또한, 네트워크 구간 내에서 동작을 하고 있으므로, 보안 위협에 대한 탐지에 대해 즉시 차단 명령을 내리면 실시간으로 보안 정책이 적용될 수 있는 것이 가장 큰 특징이다. 물론, 최근에는 네트워크 구성이 매우 복잡하고 고도화되고 있어 네트워크 구간 내의 회선이 2중화 이상으로 구성이 되는 경우가 비일비재하다. 이러한 구성 방식을 대응하기 위하여 인라인 방식 제품은 하나의 장비에서 여러 회선을 수용할 수 있는 구성 방식과 함께 2대 이상의 인라인 방식 제품이 서로 실시간 TCP 세션을 공유할 수 있도록 하는 액티브-액티브(Active-Active) HA 구성 방식도 지원하는 제품도 있다.

4. 적용 제품의 예
A. 방화벽
    A. L3 (Routed) Mode 구성 방식의 방화벽
    B. L2 (Transparent) Mode 구성 방식의 방화벽
    C. L2 (Transparent) Mode 구성 방식의 Bypass 기능을 내장한 방화벽
B. IPS
    A. L2 (Transparent) Mode 구성 방식의 Bypass 기능을 내장한 IPS
C. Router/Switch
    A. L3 기반의 Routing 처리(Static & Dynamic Routing Protocol)
    B. L2 기반의 Swtching 처리

Out-of-Path 구성 방식이란?

1. 구성 방식의 설명
아웃오브패스 방식은 ‘Out-of-Path’라는 단어에서 의미하는 바와 같이 설치되는 장비가 트래픽의 소통 구간에서 외부로 빠져 나와있는 구성 방식을 의미한다. 이를 도식화하면 [그림 2]와 같다.

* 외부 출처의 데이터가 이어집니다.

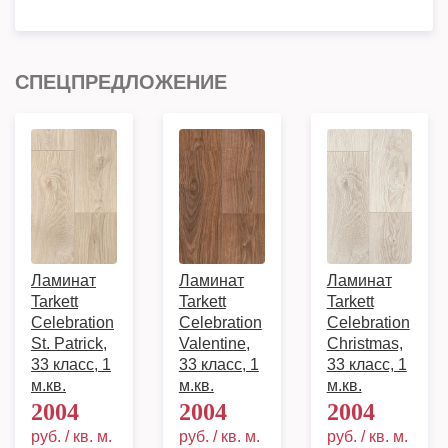
СПЕЦПРЕДЛОЖЕНИЕ
Ламинат
Ламинат
Ламинат
Tarkett
Tarkett
Tarkett
Celebration
Celebration
Celebration
St. Patrick,
Valentine,
Christmas,
33 класс, 1
33 класс, 1
33 класс, 1
м.кв.
м.кв.
м.кв.
2004
2004
2004
руб. / кв. м.
руб. / кв. м.
руб. / кв. м.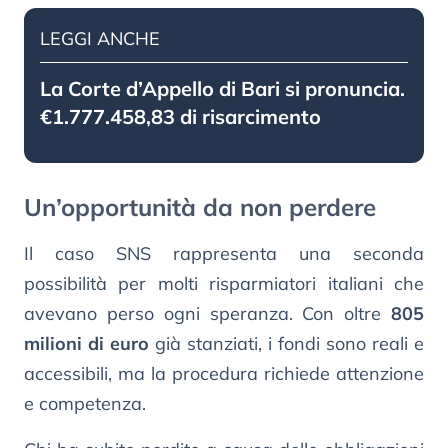
LEGGI ANCHE
La Corte d’Appello di Bari si pronuncia.
€1.777.458,83 di risarcimento
Un’opportunità da non perdere
Il caso SNS rappresenta una seconda
possibilità per molti risparmiatori italiani che
avevano perso ogni speranza. Con oltre
805
milioni di euro
già stanziati, i fondi sono reali e
accessibili, ma la procedura richiede attenzione
e competenza.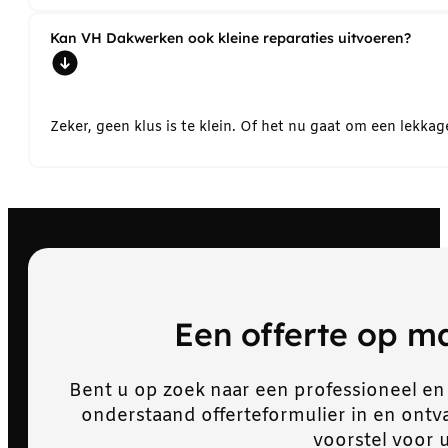
Kan VH Dakwerken ook kleine reparaties uitvoeren?
Zeker, geen klus is te klein. Of het nu gaat om een lekk
Een offerte op 
Bent u op zoek naar een professioneel en
onderstaand offerteformulier in en ont
voorstel voor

[그림 2] Out-of-Path 구성 방식의 예

특히, 아웃오브패스 방식은 인라인 방식과는 다르게 네트워크 구간 외부에 설치되어 전체 트래픽 중 특정한 트래픽만 통과하거나, 평상시에는 전혀 트래픽이 통과하지 않는 구성으로 이용이 가능하다. 이로 인해 제품이 설치가 되더라도 기존의 네트워크 트래픽 흐름에는 영향을 주지 않는 장점을 가지고 있다. 즉, 인라인 방식의 약점인 전송 지연, 또는 장애 등의 문제로부터 좀 더 자유로울 수 있다는 것이다.

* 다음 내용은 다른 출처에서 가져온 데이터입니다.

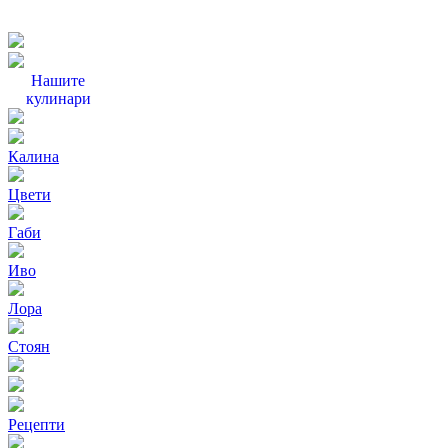
Нашите
кулинари
Калина
Цвети
Габи
Иво
Лора
Стоян
Рецепти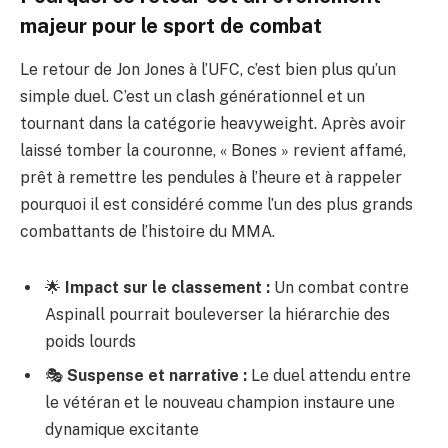
majeur pour le sport de combat
Le retour de Jon Jones à l’UFC, c’est bien plus qu’un
simple duel. C’est un clash générationnel et un
tournant dans la catégorie heavyweight. Après avoir
laissé tomber la couronne, « Bones » revient affamé,
prêt à remettre les pendules à l’heure et à rappeler
pourquoi il est considéré comme l’un des plus grands
combattants de l’histoire du MMA.
🌟
Impact sur le classement :
Un combat contre
Aspinall pourrait bouleverser la hiérarchie des
poids lourds
🎭
Suspense et narrative :
Le duel attendu entre
le vétéran et le nouveau champion instaure une
dynamique excitante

2. 아웃오브패스 방식이 관여하는 네트워크 트래픽의 방향성
아웃오브패스 방식을 통과하는 트래픽의 유형은 크게 ‘특정 서비스 트래픽의 양방향 트래픽’이나 ‘특정 서비스 트래픽의 단방향 트래픽’의 두 가지 형태로 분류할 수 있다.

[그림 3] Out-of-Path 구성 양방향 트래픽 [그림 4] Out-of-Path 단방향 트래픽

먼저, 여기서 언급한 ‘특정 서비스 트래픽’이란 전체 네트워크 트래픽 아웃오브패스 방식의 제품만을 통과하는 서비스 트래픽을 의미하는 것이다. 예를 들어 대외 서비스를 하는 서버가 웹 서버, DNS 서버, 메일 서버가 있다고 가정하자. 이 경우, 아웃오브패스 방식 제품에서는 DNS 서버와 메일 서버의 트래픽을 제외한 웹 서버만을 통과시킨다. 즉, DNS 서버와 메일 서버의 트래픽은 아웃오브패스 방식의 제품이 관여하지 않는다는 것이다. 이로 인하여 기존의 DNS 서버와 메일 서버의 트래픽은 기존의 네트워크 경로를 그대로 이용하게 되므로, 서비스에 영향을 받지 않는다.
만약 양방향 트래픽을 이용할 경우에는 위에서 예를 든 웹 서버의 경우와 같이 클라이언트에서 서버로 요청하는 트래픽(Inbound Traffic)이 아웃오브패스 방식 제품으로 유입되고, 서버에서 클라이언트로 응답하는 트래픽(Outbound Traffic) 또한 아웃오브패스 방식의 제품으로 유입되는 구성 방식을 의미한다.

3. 보안 제품의 구성 제약 및 적용의 범위
아웃오브패스 방식에서 양방향 트래픽을 구성할 경우에는 네트워크 상에서의 트래픽 라우팅의 고려가 매우 중요하다. 일반적으로 네트워크 트래픽 라우팅은 목적지 IP 기반의 라우팅 정책을 적용하게 된다. 예를 들어 ‘웹 서버로 향하는 트래픽을 아웃오브패스 방식 제품으로 보내겠다’라고 하는 형태로 구성이 된다. 하지만 웹 서버가 랜덤한 출발지 IP로의 응답 트래픽을 아웃오브패스 방식 제품으로 보내고자 하는 라우팅은 목적지 IP 기반의 라우팅 정책으로는 적용이 불가능하다. 이로 인하여 PBR (Policy Based Routing) 등의 기법을 이용하여 출발지 IP 기반의 라우팅 기법을 적용해야만 웹 서버의 아웃바운드 트래픽도 아웃오브패스 방식 제품으로 트래픽을 유입시킬 수 있다.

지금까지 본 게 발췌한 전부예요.